Вскочив в седло, Никулэеш направился к дому, где жил верный Дрэгич. Медленно проезжая сквозь суетившуюся, как на ярмарке, толпу, он перебирал в уме молодых бояр, придворных. Неужто поджарый и лупоглазый Михаил? Не может он приглянуться женщине. Кто же тогда? Григорашку Жоры нет при дворе: услан в путненскую землю — следить за строительством крепости на Милкове-реке. Второго кравчего Костю Стурдзу господарь отправил в Новую крепость возле Романа — в свиту княжича Алексэндрела. Уж не позарилась ли она на самого Алексэндрела? Такая, как она, могла бы на это осмелиться, но нет, опасаться этого не приходится.

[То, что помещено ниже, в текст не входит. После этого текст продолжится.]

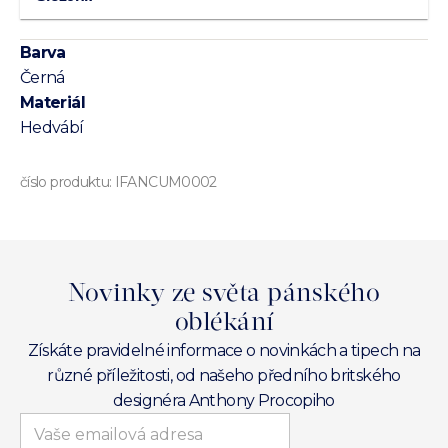
Barva
Černá
Materiál
Hedvábí
číslo produktu:
IFANCUM0002
Novinky ze světa pánského
oblékání
Získáte pravidelné informace o novinkách a tipech na
různé příležitosti, od našeho předního britského
designéra Anthony Procopiho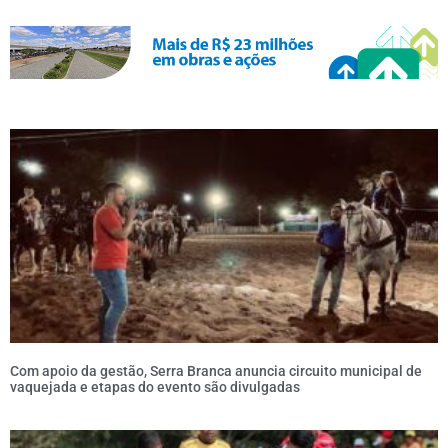
Com apoio da gestão, Serra Branca anuncia circuito municipal de
vaquejada e etapas do evento são divulgadas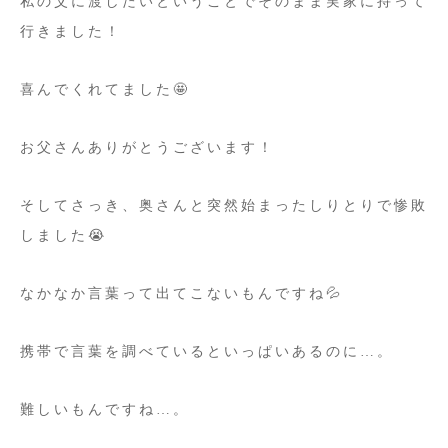
私の父に渡したいということでそのまま実家に持って
行きました！
喜んでくれてました🤩
お父さんありがとうございます！
そしてさっき、奥さんと突然始まったしりとりで惨敗
しました😭
なかなか言葉って出てこないもんですね💦
携帯で言葉を調べているといっぱいあるのに…。
難しいもんですね…。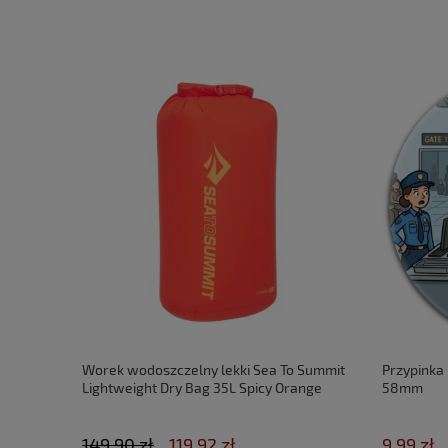
Worek wodoszczelny lekki Sea To Summit
Przypinka 
Lightweight Dry Bag 35L Spicy Orange
58mm
149,90 zł
119,92 zł
9,99 zł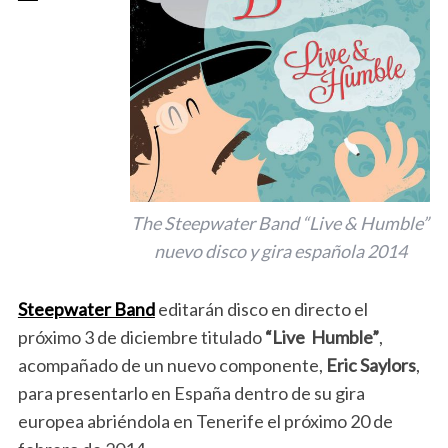
The Steepwater Band “Live & Humble”
nuevo disco y gira española 2014
Steepwater Band
editarán disco en directo el
próximo 3 de diciembre titulado
“Live Humble”
,
acompañado de un nuevo componente,
Eric Saylors
,
para presentarlo en España dentro de su gira
europea abriéndola en Tenerife el próximo 20 de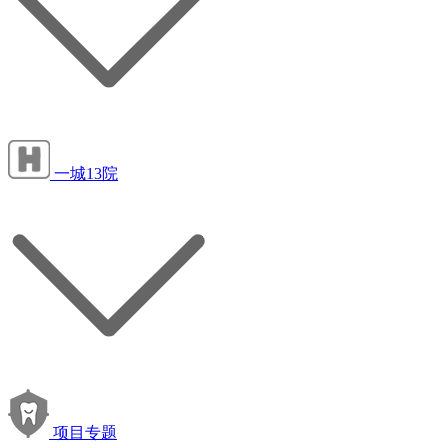
一城13院
项目专题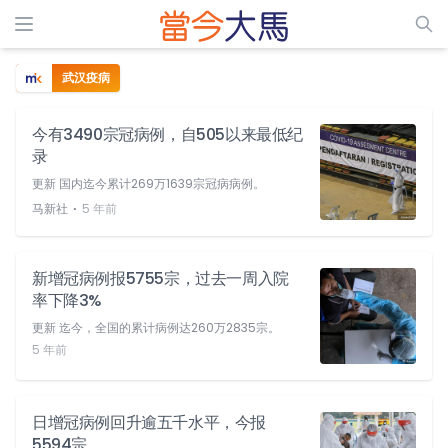
武汉疫病
今有3490宗冠病例，自505以来最低纪
录
更新 国内迄今累计269万1639宗冠病病例。
⋅
马新社
5 年前
新增冠病例报5755宗，过去一周入院
率下降3%
更新 迄今，全国的累计病例达260万2835宗。
5 年前
日增冠病例回升逾五千水平，今报
5594宗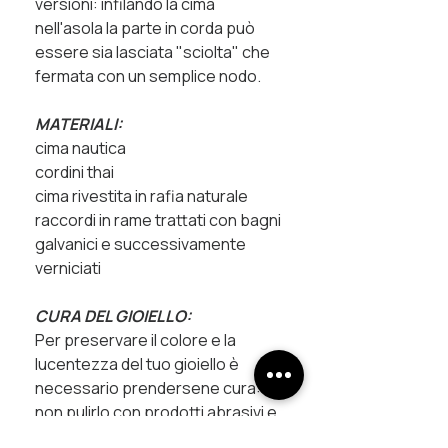
versioni: infilando la cima
nell'asola la parte in corda può
essere sia lasciata "sciolta" che
fermata con un semplice nodo.
MATERIALI:
cima nautica
cordini thai
cima rivestita in rafia naturale
raccordi in rame trattati con bagni
galvanici e successivamente
verniciati
CURA DEL GIOIELLO:
Per preservare il colore e la
lucentezza del tuo gioiello è
necessario prendersene cura:
non pulirlo con prodotti abrasivi e
cerca di non far entrare in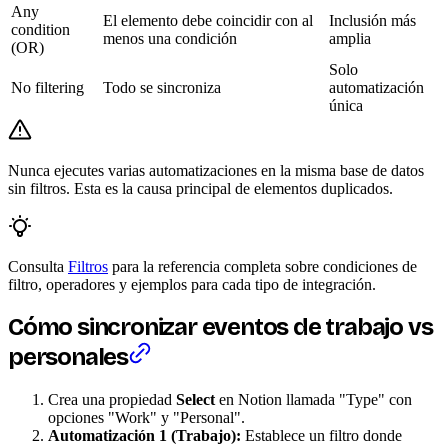
Any
El elemento debe coincidir con al
Inclusión más
condition
menos una condición
amplia
(OR)
Solo
No filtering
Todo se sincroniza
automatización
única
Nunca ejecutes varias automatizaciones en la misma base de datos
sin filtros. Esta es la causa principal de elementos duplicados.
Consulta
Filtros
para la referencia completa sobre condiciones de
filtro, operadores y ejemplos para cada tipo de integración.
Cómo sincronizar eventos de trabajo vs
personales
Crea una propiedad
Select
en Notion llamada "Type" con
opciones "Work" y "Personal".
Automatización 1 (Trabajo):
Establece un filtro donde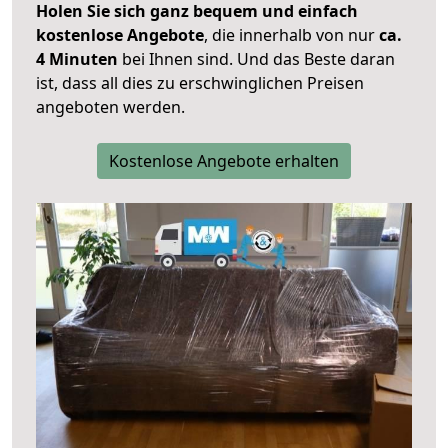
Holen Sie sich ganz bequem und einfach
kostenlose Angebote
, die innerhalb von nur
ca.
4 Minuten
bei Ihnen sind. Und das Beste daran
ist, dass all dies zu erschwinglichen Preisen
angeboten werden.
Kostenlose Angebote erhalten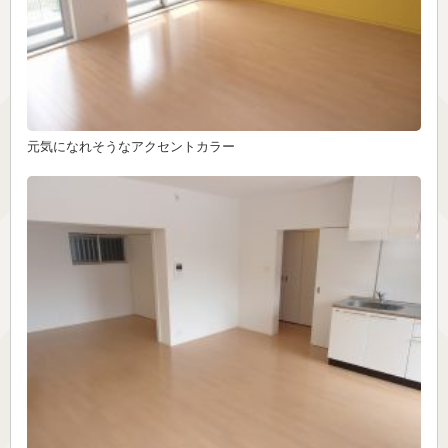
元気になれそうなアクセントカラー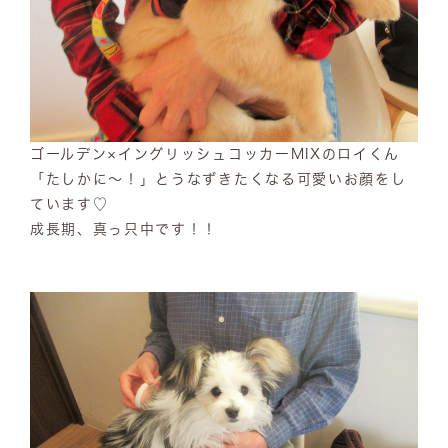
ゴールデン×イングリッシュコッカーMIXのロイくん
「たしかに～！」とうなずきたくなる可愛いお顔をし
ています♡
成長期、真っ只中です！！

Стоит господарю нахмуриться — и сразу наведут порядок как с той, так и с этой стороны. А если перебрать бояр Сучавы и господарского двора, то разве найдешь другого такого видного, такого пригожего молодца, как Никулэеш Албу? Из двух Ждеров, явившихся недавно ко двору, опаснее младший. Да только таких соперников Никулэеш может отстранить простым мановением руки. А что до постельничего Симиона, то какой это воин? Скорее — монах: трезвый — улыбки не выдавит, напьется — мрачнее тучи. Такой девушка нужен муж ослепительный, как солнце. Никулэеш вздохнул. Кто поймет женскую душу с ее странными прихотями? Всего от нее можно дождаться. Возможно, что именно его, Никулэеша, она и любит. Такое не раз случалось. Отталкивает, чтоб еще крепче привязать к себе. Может, повернуть коня, постараться узнать это по ее глазам? Или выяснить у боярынь-родственниц, кто этот соперник, на которого она намекает.